La paz incómoda que había surgido tras la noche de fado se quebró con la llegada del director del museo, el Senhor Almeida, un hombre pulcro y severo con una aversión manifiesta a cualquier proceso que no pudiera cuantificar en términos de plazos y presupuestos.
El proyecto de restauración de la colección era de altísima visibilidad, y la presión sobre Lucía era inmensa. Ella había entrado en una fase crítica: la consolidación de las capas de pintura antes de la limpieza final. Era un trabajo invisible, un lento proceso de inyección de resinas y estabilización de microfisuras que, a simple vista, hacía que las obras parecieran estancadas, o incluso peor, ligeramente perturbadas. Para el ojo impaciente de un administrador, esto era un punto débil.

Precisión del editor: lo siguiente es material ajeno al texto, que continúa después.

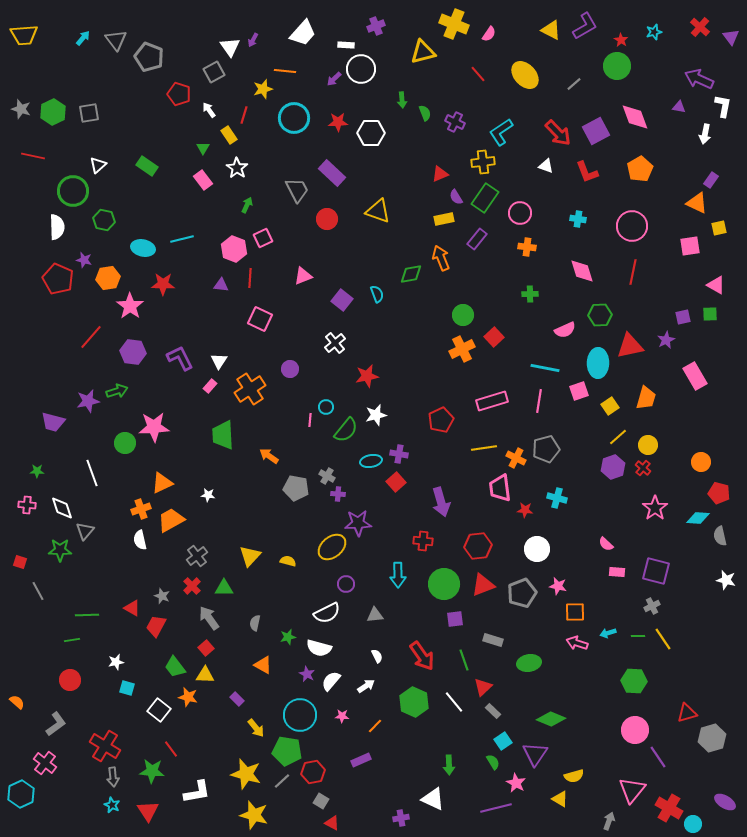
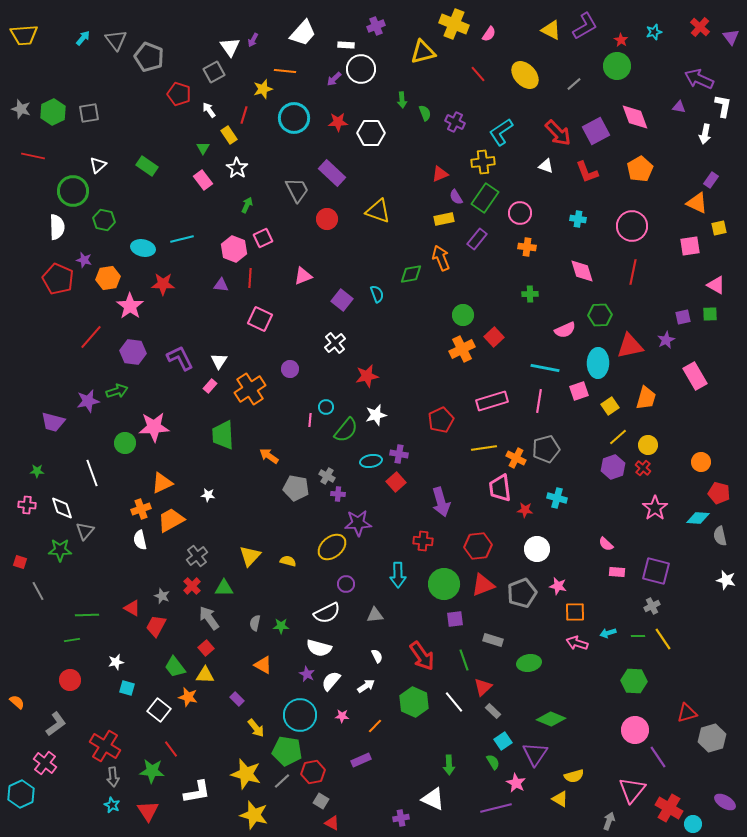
green star at (288, 637): moved 7 px left, 11 px up; rotated 14 degrees clockwise
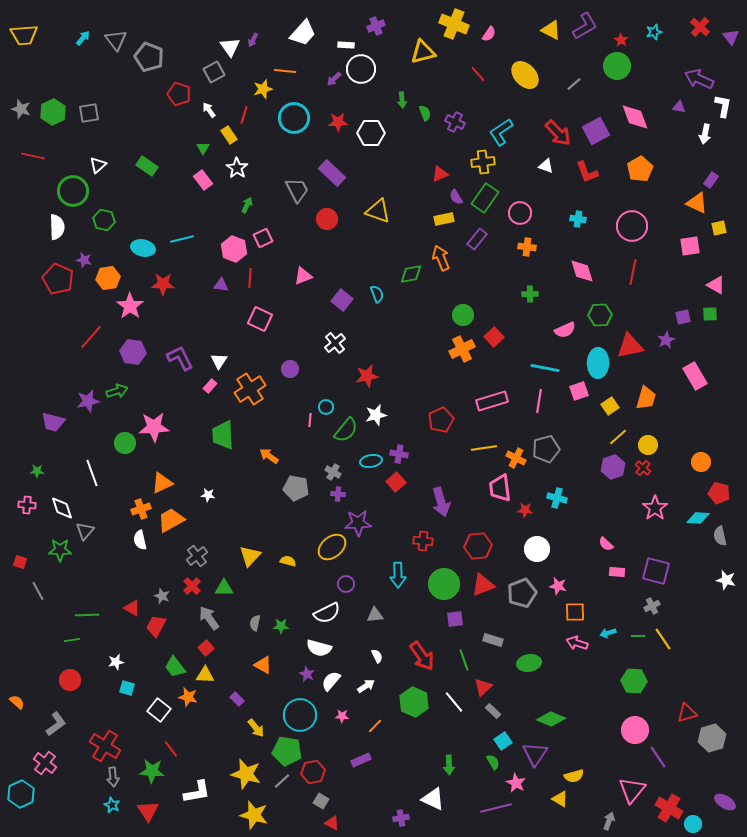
gray cross at (327, 476): moved 6 px right, 4 px up
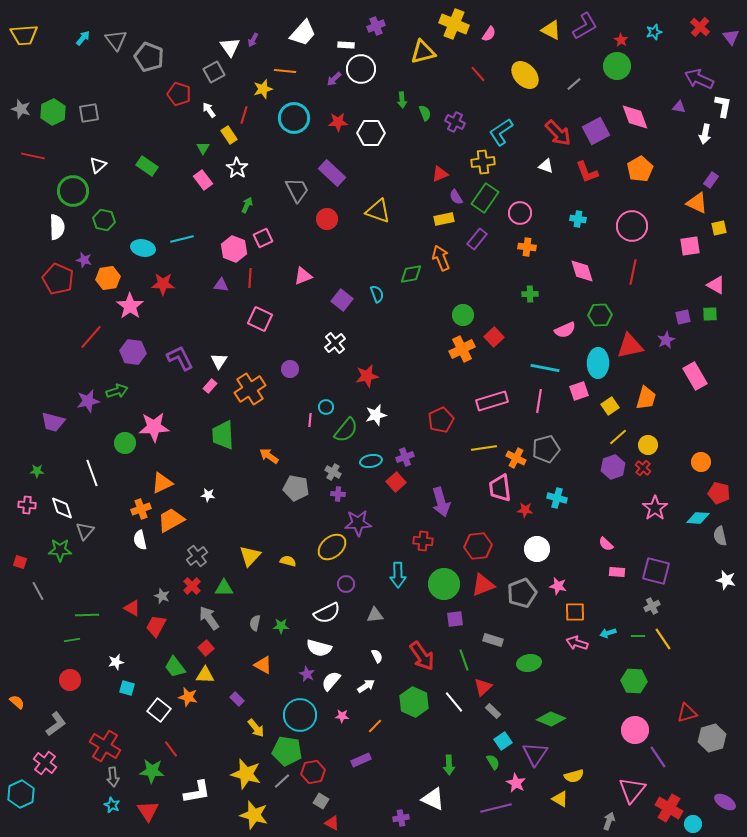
purple cross at (399, 454): moved 6 px right, 3 px down; rotated 30 degrees counterclockwise
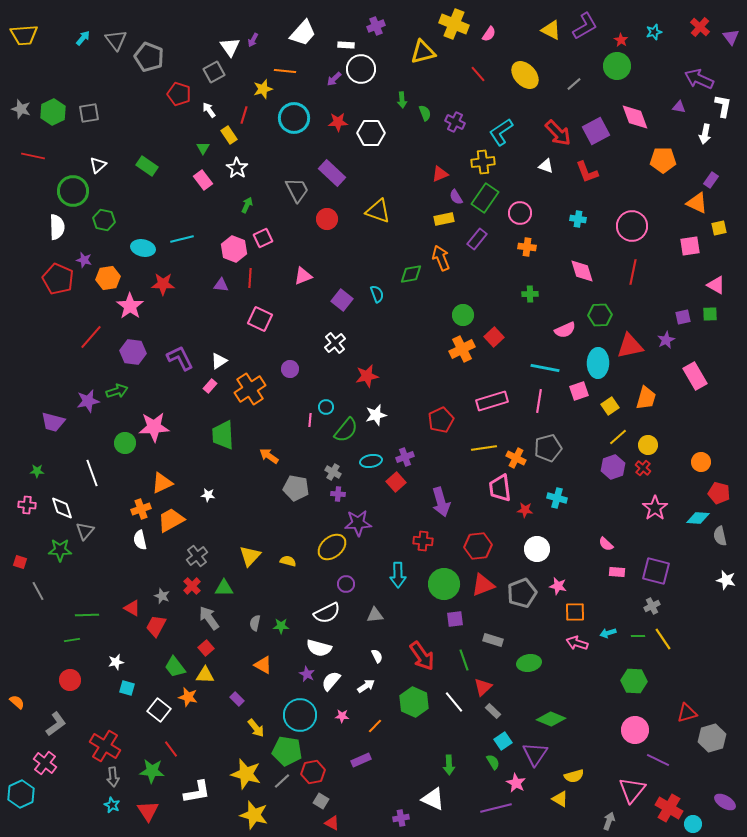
orange pentagon at (640, 169): moved 23 px right, 9 px up; rotated 30 degrees clockwise
white triangle at (219, 361): rotated 24 degrees clockwise
gray pentagon at (546, 449): moved 2 px right, 1 px up
purple line at (658, 757): moved 3 px down; rotated 30 degrees counterclockwise
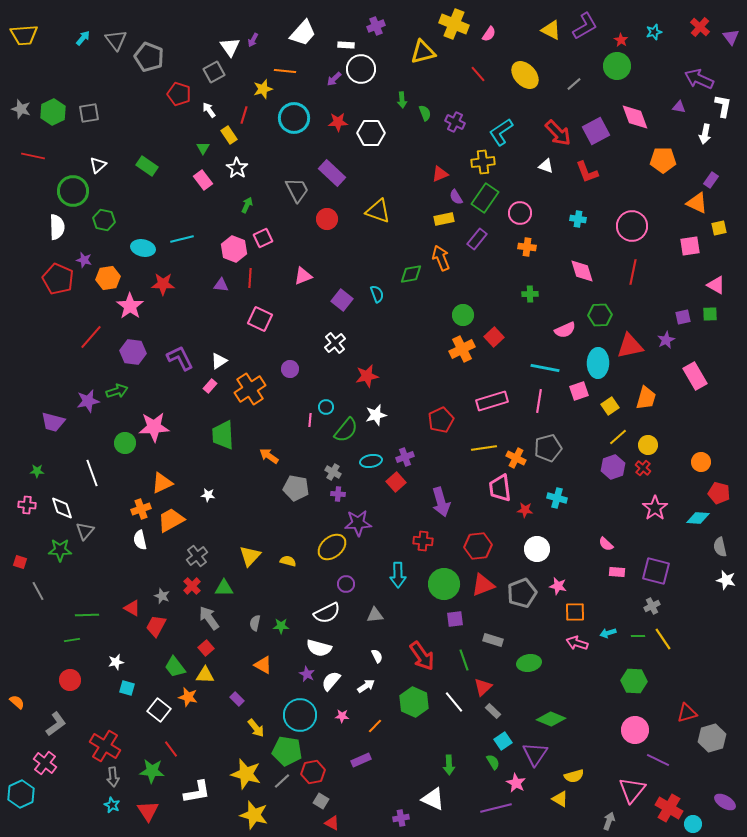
gray semicircle at (720, 536): moved 11 px down
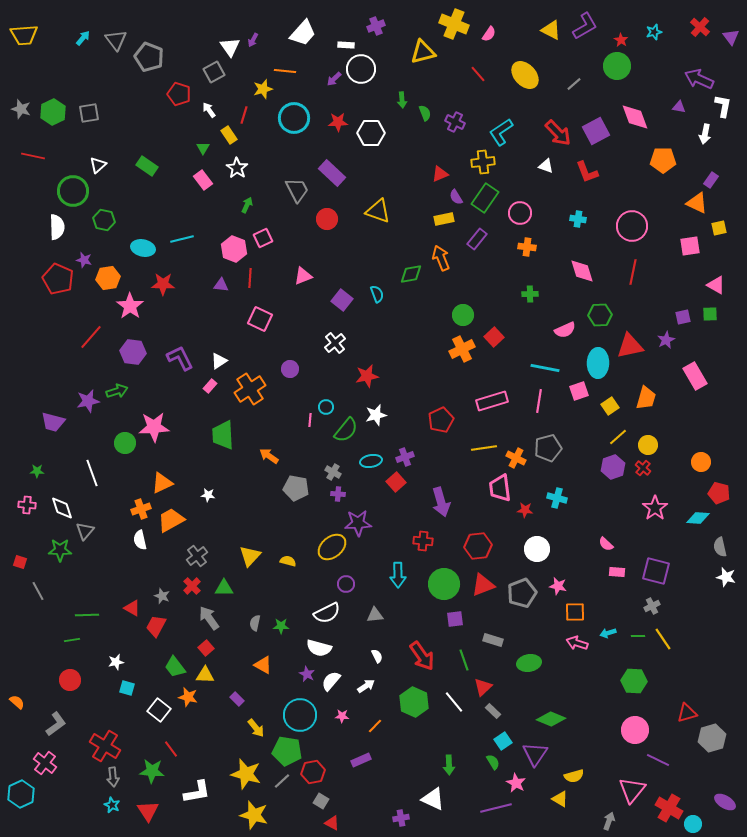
white star at (726, 580): moved 3 px up
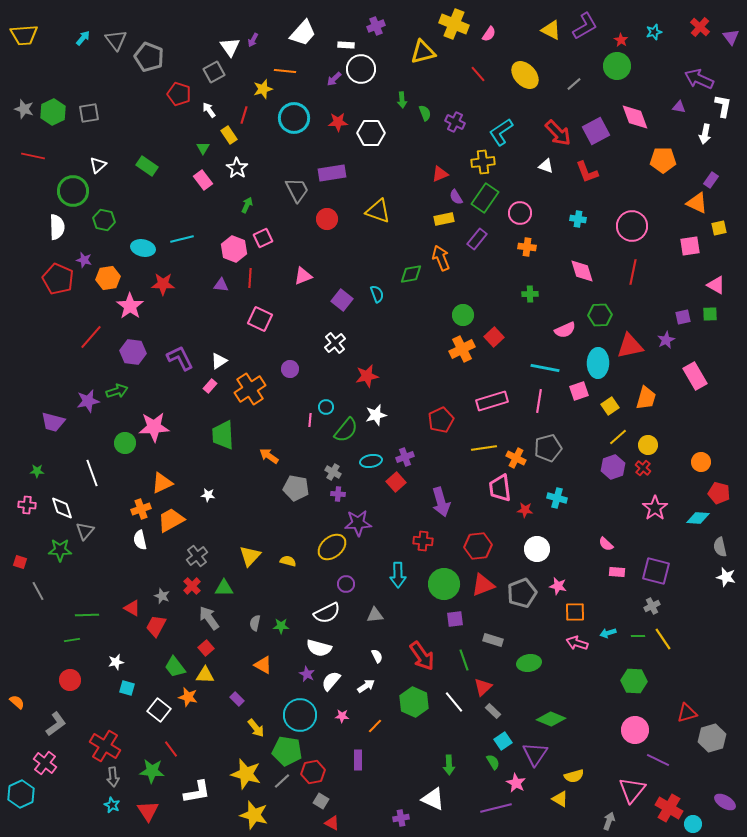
gray star at (21, 109): moved 3 px right
purple rectangle at (332, 173): rotated 52 degrees counterclockwise
purple rectangle at (361, 760): moved 3 px left; rotated 66 degrees counterclockwise
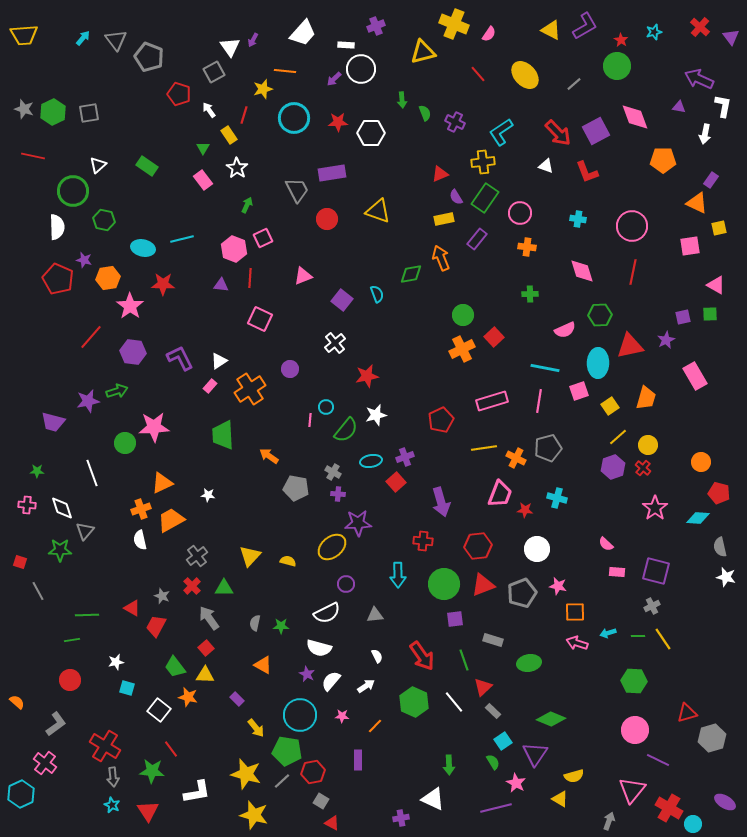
pink trapezoid at (500, 488): moved 6 px down; rotated 152 degrees counterclockwise
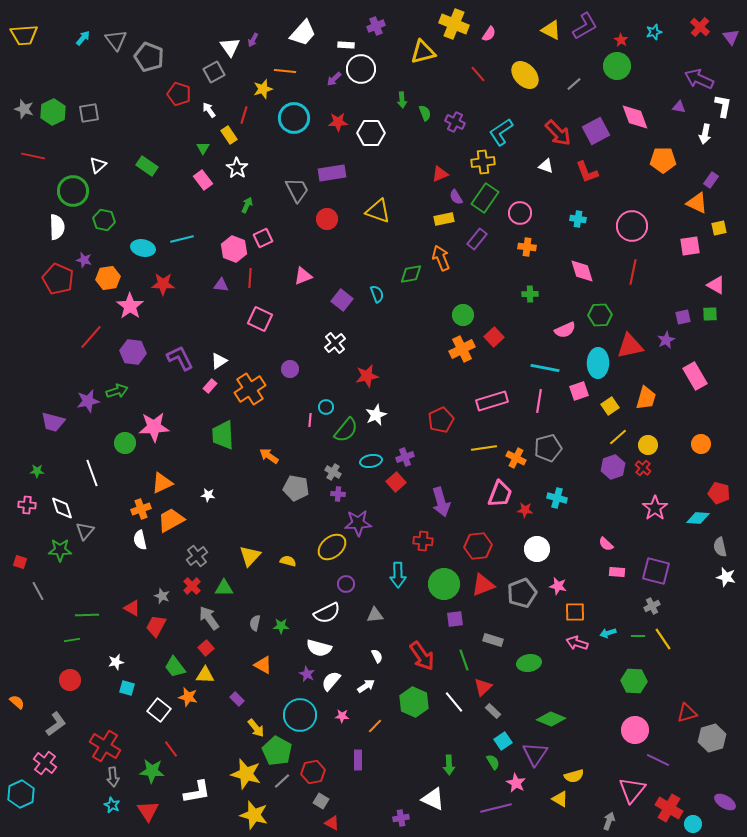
white star at (376, 415): rotated 10 degrees counterclockwise
orange circle at (701, 462): moved 18 px up
green pentagon at (287, 751): moved 10 px left; rotated 20 degrees clockwise
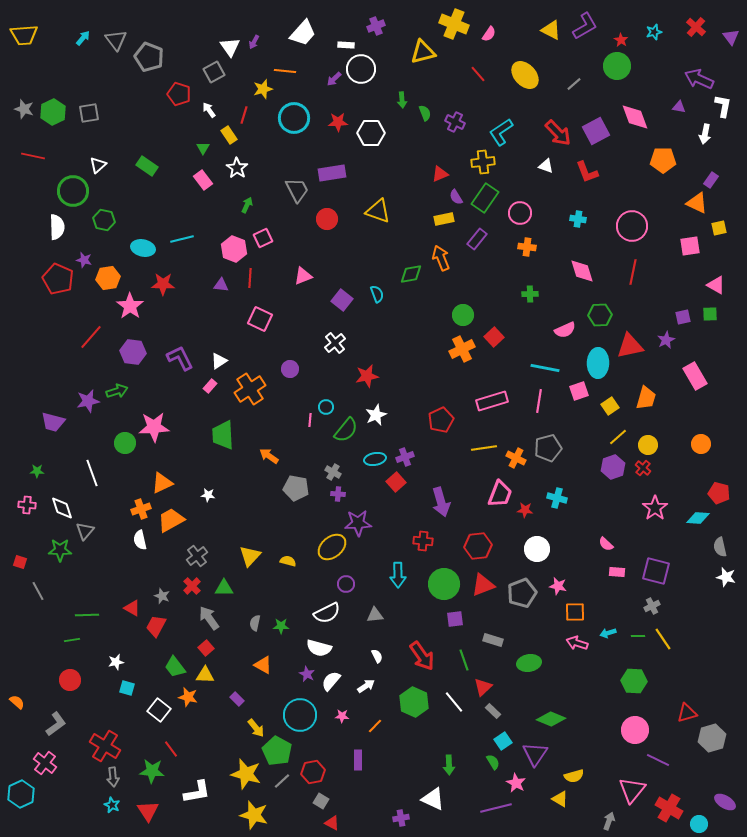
red cross at (700, 27): moved 4 px left
purple arrow at (253, 40): moved 1 px right, 2 px down
cyan ellipse at (371, 461): moved 4 px right, 2 px up
cyan circle at (693, 824): moved 6 px right
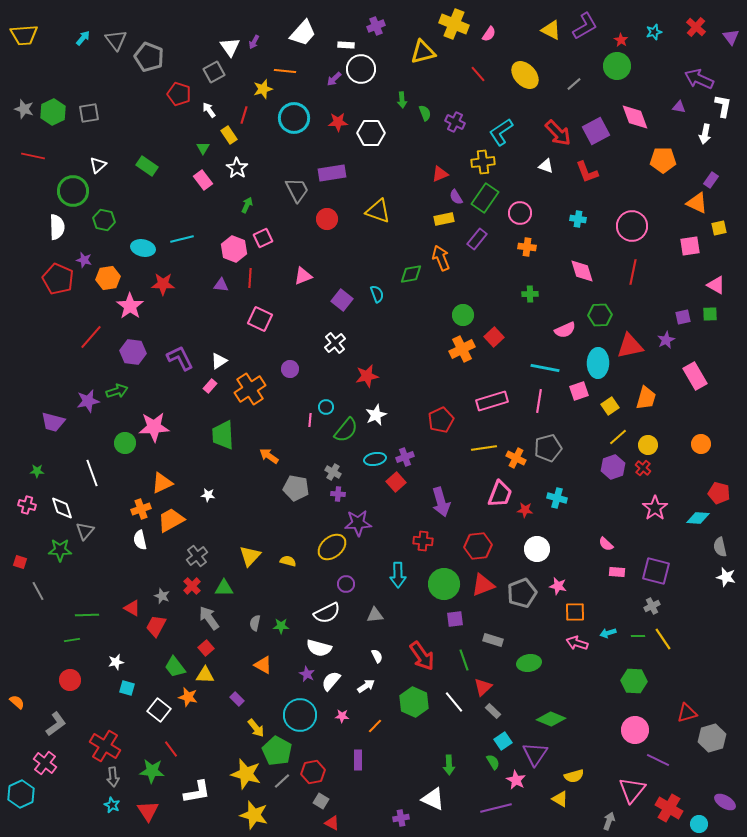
pink cross at (27, 505): rotated 12 degrees clockwise
pink star at (516, 783): moved 3 px up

Tomás estaba en el extremo opuesto del laboratorio, inmóvil tras su lente, capturando la extrema concentración de Lucía, la forma en que su mano, firme y precisa, parecía respirar al compás del lienzo. La había estado fotografiando con un respeto casi reverencial, convencido de que la verdadera belleza de su arte residía en esa paciencia que él tanto admiraba y que él mismo no poseía.
La puerta se abrió sin previo aviso, revelando al director Almeida. Entró al laboratorio con la autoridad silenciosa de quien paga las cuentas, seguido por su asistente, cuya expresión reflejaba una mezcla de miedo e intriga. El aire, ya controlado, pareció volverse diez grados más frío.
"Dra. Ferrer," su voz era áspera, casi un reproche. "Hemos llegado a la fase de revisión trimestral, y debo admitir que mis informes internos son... desalentadores."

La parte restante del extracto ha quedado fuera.